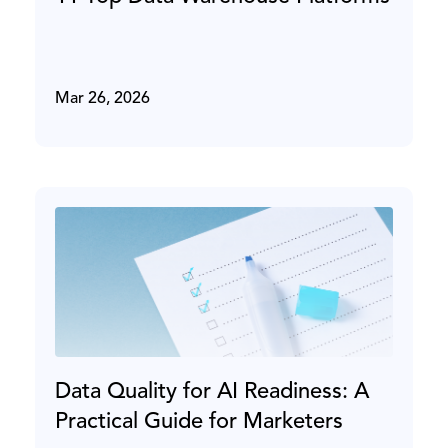
Mar 26, 2026
Data Quality for AI Readiness: A
Practical Guide for Marketers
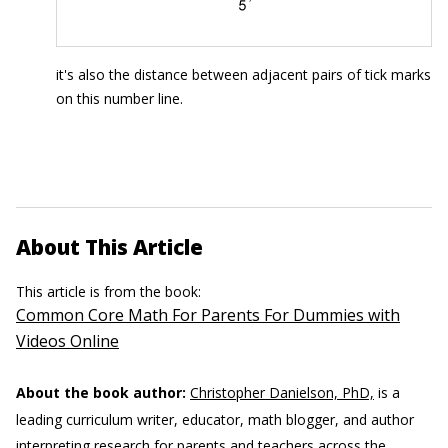
it's also the distance between adjacent pairs of tick marks
on this number line.
About This Article
This article is from the book:
Common Core Math For Parents For Dummies with
Videos Online
About the book author:
Christopher Danielson, PhD,
is a
leading curriculum writer, educator, math blogger, and author
interpreting research for parents and teachers across the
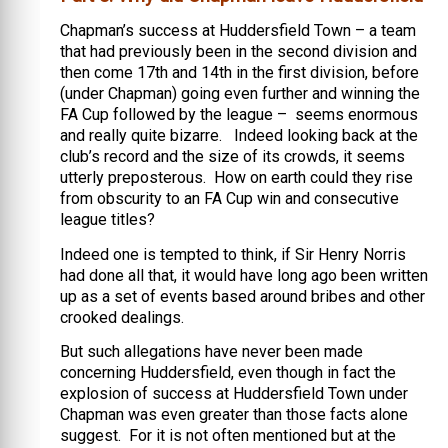
Chapman’s success at Huddersfield Town – a team
that had previously been in the second division and
then come 17th and 14th in the first division, before
(under Chapman) going even further and winning the
FA Cup followed by the league – seems enormous
and really quite bizarre. Indeed looking back at the
club’s record and the size of its crowds, it seems
utterly preposterous. How on earth could they rise
from obscurity to an FA Cup win and consecutive
league titles?
Indeed one is tempted to think, if Sir Henry Norris
had done all that, it would have long ago been written
up as a set of events based around bribes and other
crooked dealings.
But such allegations have never been made
concerning Huddersfield, even though in fact the
explosion of success at Huddersfield Town under
Chapman was even greater than those facts alone
suggest. For it is not often mentioned but at the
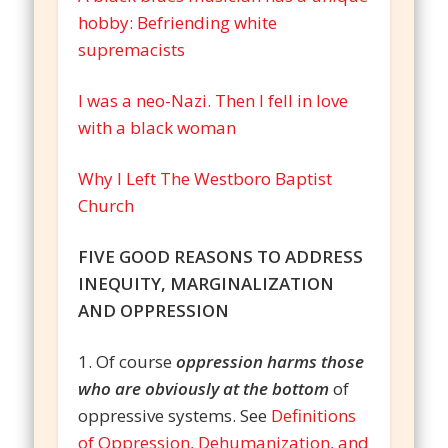
hobby: Befriending white
supremacists
I was a neo-Nazi. Then I fell in love
with a black woman
Why I Left The Westboro Baptist
Church
FIVE GOOD REASONS TO ADDRESS
INEQUITY, MARGINALIZATION
AND OPPRESSION
1. Of course
oppression harms those
who are obviously at the bottom
of
oppressive systems. See
Definitions
of Oppression, Dehumanization, and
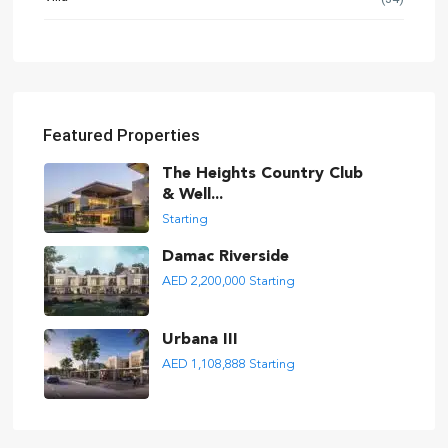
Featured Properties
The Heights Country Club
& Well...
Starting
Damac Riverside
AED 2,200,000
Starting
Urbana III
AED 1,108,888
Starting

Task instructions:
Return all the material exactly, pictures excluded.

Exercise response:
Mar 26, 2026
Data Quality for AI Readiness: A
Practical Guide for Marketers
it's also the distance between adjacent pairs of tick marks
on this number line.
About This Article
This article is from the book:
Common Core Math For Parents For Dummies with
Videos Online
About the book author:
Christopher Danielson, PhD,
is a
leading curriculum writer, educator, math blogger, and author
interpreting research for parents and teachers across the
Chapman’s success at Huddersfield Town – a team
that had previously been in the second division and
then come 17th and 14th in the first division, before
(under Chapman) going even further and winning the
FA Cup followed by the league – seems enormous
and really quite bizarre. Indeed looking back at the
club’s record and the size of its crowds, it seems
utterly preposterous. How on earth could they rise
from obscurity to an FA Cup win and consecutive
league titles?
Indeed one is tempted to think, if Sir Henry Norris
had done all that, it would have long ago been written
up as a set of events based around bribes and other
crooked dealings.
But such allegations have never been made
concerning Huddersfield, even though in fact the
explosion of success at Huddersfield Town under
Chapman was even greater than those facts alone
suggest. For it is not often mentioned but at the
hobby: Befriending white
supremacists
I was a neo-Nazi. Then I fell in love
with a black woman
Why I Left The Westboro Baptist
Church
FIVE GOOD REASONS TO ADDRESS
INEQUITY, MARGINALIZATION
AND OPPRESSION
1. Of course
oppression harms those
who are obviously at the bottom
of
oppressive systems. See
Definitions
of Oppression, Dehumanization, and
Featured Properties
The Heights Country Club
& Well...
Starting
Damac Riverside
AED 2,200,000
Starting
Urbana III
AED 1,108,888
Starting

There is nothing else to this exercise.